L’équation ci-dessus confirme que les pires adversaires à affronter dans ce cas de figure (lorsque vous avez la paire) sont les joueurs loose-agressif qui sur-relancent beaucoup avec des mains plus ou moins marginales et donc ratent complètement le flop assez souvent. En effet, ils génèrent un %Stack bien moins élevé qu’un joueur tight, et même la probable augmentation du %CB ne suffira pas à compenser ce facteur.

Finalement, les estimations des paramètres sont basées sur des parties plutôt difficiles. N’hésitez pas à rentre cette formule dans Excel et à adapter ces paramètres afin de mieux refléter les conditions de votre partie.

Conclusion : cet article nous a permis de déterminer à partir de quelles valeurs du Ratio STB un joueur détenant une petite paire peut profitablement payer une sur-relance pré-flop provenant d’un joueur serré. Cette valeur se situe aux alentours de 16.
Dans cet article, nous avons supposé que le joueur ayant la paire avait la position.
 Il se peut, mais nous l’avons négliger par simplicité, que vous pouvez éventuellement payer un  continuation bet  qui vous semble fébrile afin de voir si votre adversaire poursuit au turn et essayer de lui voler le coup même si vous ne touchez pas votre brelan s’il checke au turn. Cette stratégie dite du « floating » en position nécessite une certaine expérience et une bonne connaissance de l’opposition…mais elle sera indispensable aux tables aux limites les plus élevées…
Enfin, la position est un facteur critique dans la mesure où il vous sera bien plus difficile de stacker un adversaire lorsque que vous êtes hors-de-position. Il vous faudra un Ratio SB bien plus élevé pour justifier un call dans ce cas de figure.
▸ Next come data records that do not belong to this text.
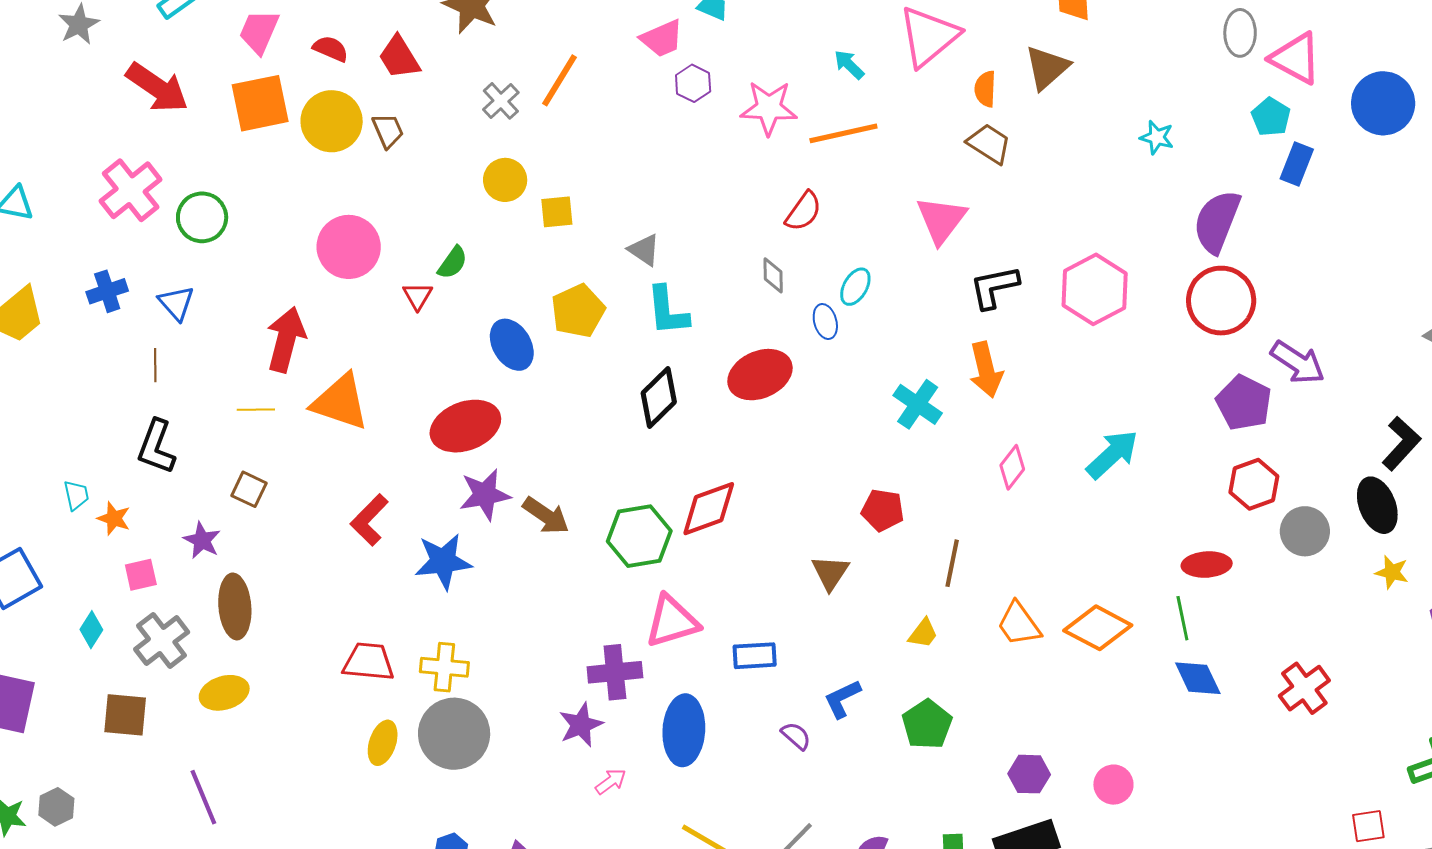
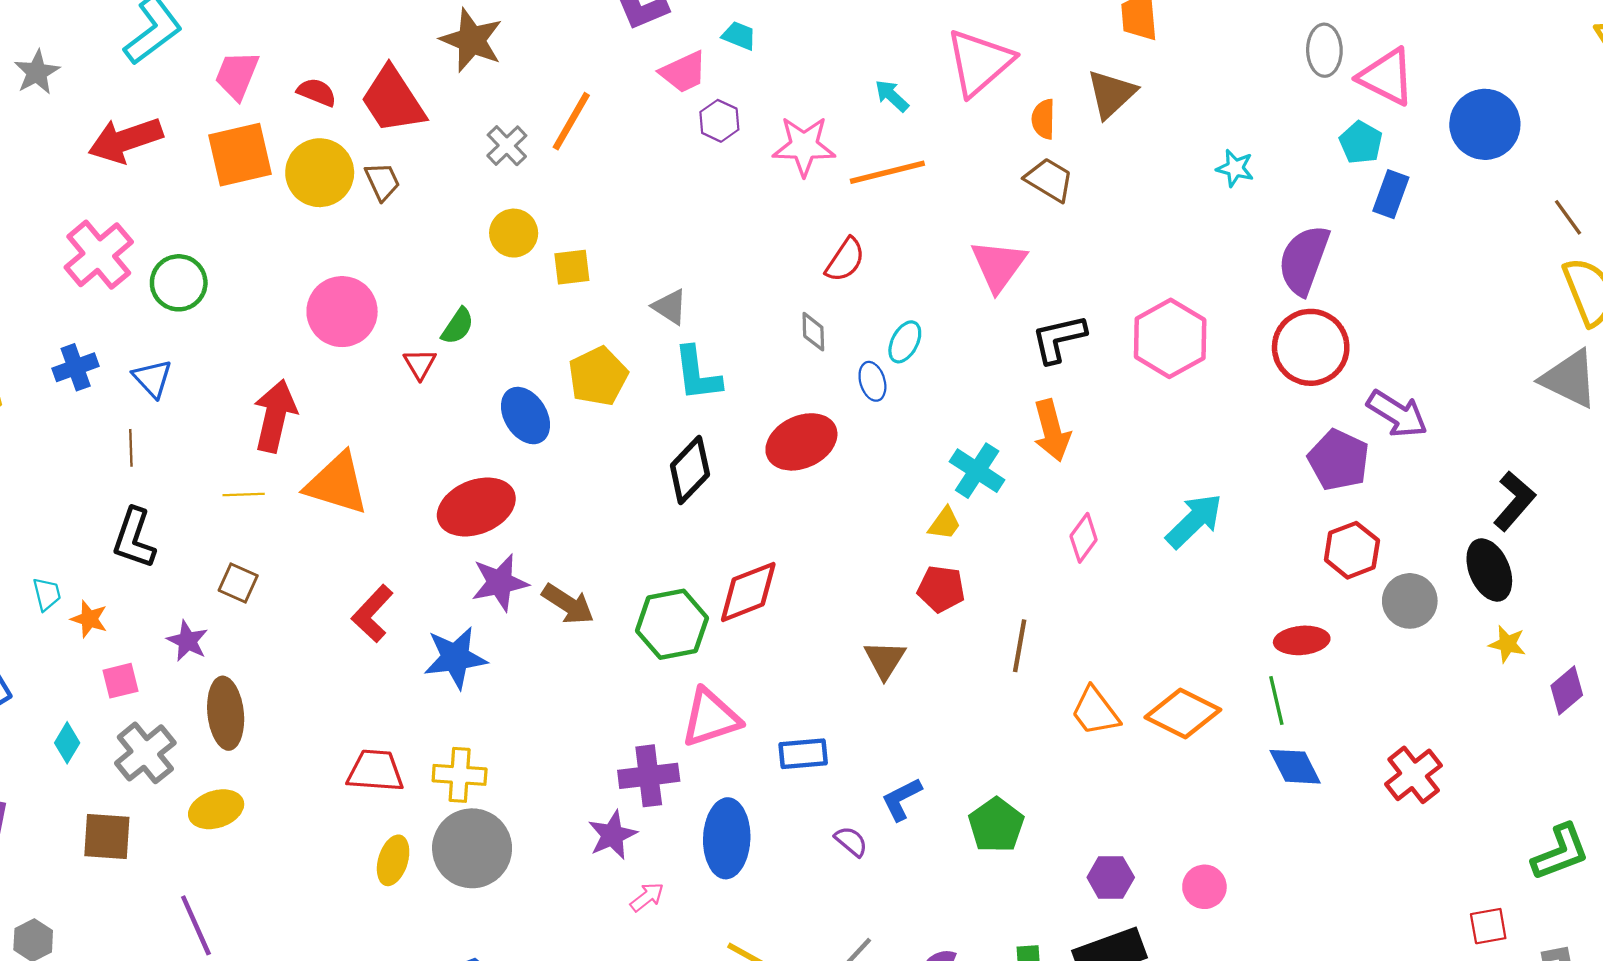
red trapezoid: (399, 57) -> (393, 100), size x1.4
red arrow: (157, 88) -> (125, 140), turned 128
yellow trapezoid: (923, 633) -> (945, 523), moved

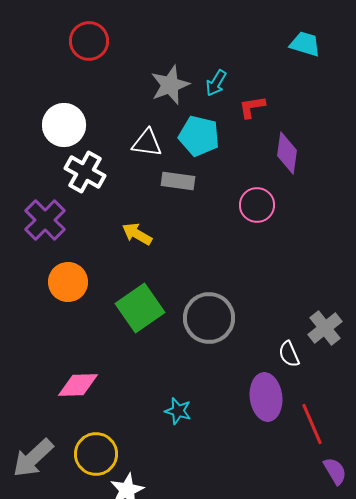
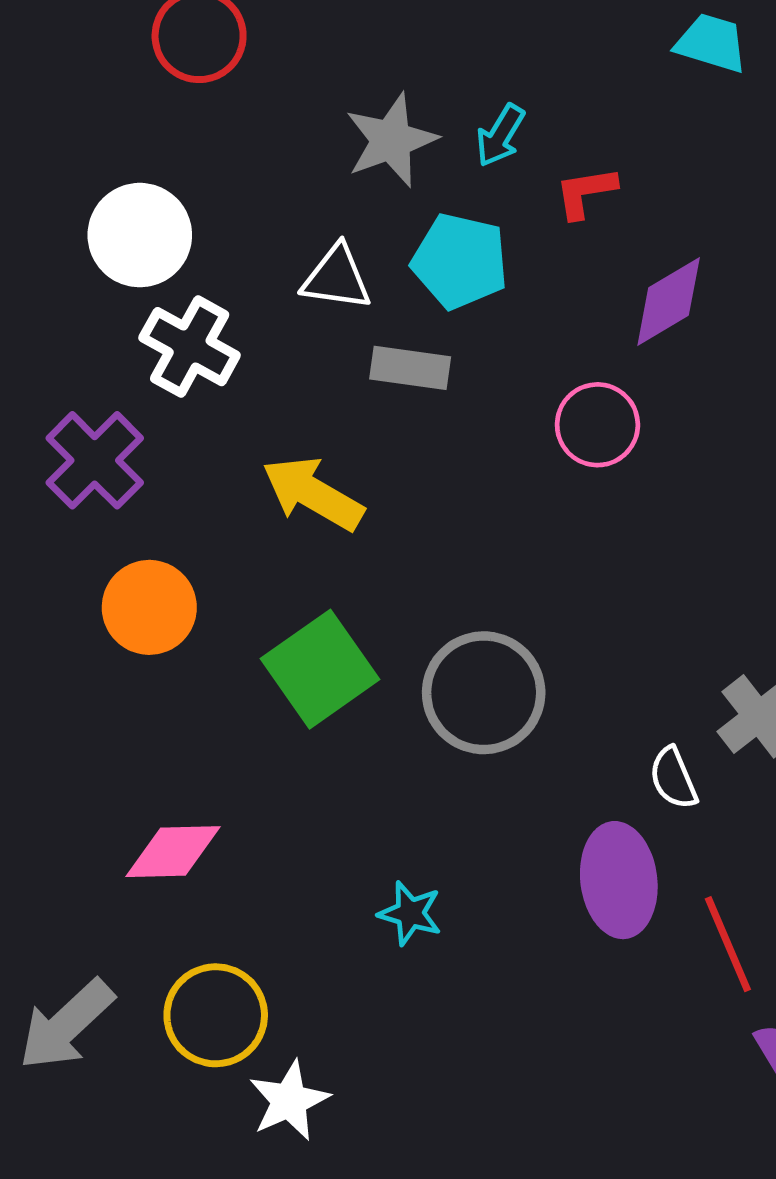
purple diamond: (287, 153) -> (669, 301), turned 51
yellow arrow: (137, 234) -> (313, 494), size x1.4

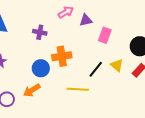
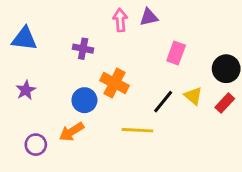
pink arrow: (66, 12) -> (120, 20), turned -63
purple triangle: (86, 20) -> (149, 17), moved
orange cross: (62, 56) -> (115, 83), turned 36

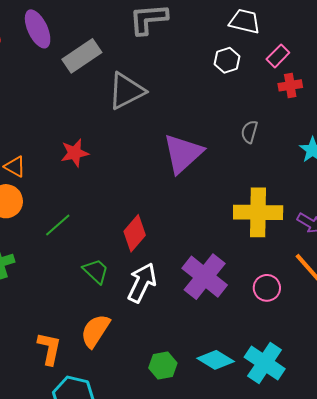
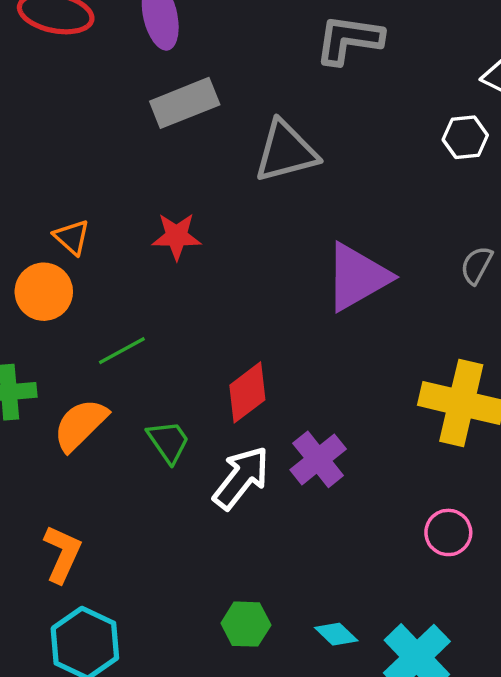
gray rectangle: (82, 56) -> (185, 103), moved
purple cross: (205, 277) -> (318, 459), moved, size x0.7
orange semicircle: (95, 331) -> (80, 425), moved
cyan diamond: (216, 360) -> (336, 634), size x0.7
Cependant, contre les joueurs surévaluant les mains comme top paire top kicker ou une over paire faible, le call peut être profitable même avec STB pas plus élevé, et donc l’observation joue un rôle important.
On se saurait trop vous recommander d’observer vos adversaires sur leurs « betting patterns » pré-flop et au flop ce qui vous permettra d’ajuster notre modèle aux bonnes conditions observées.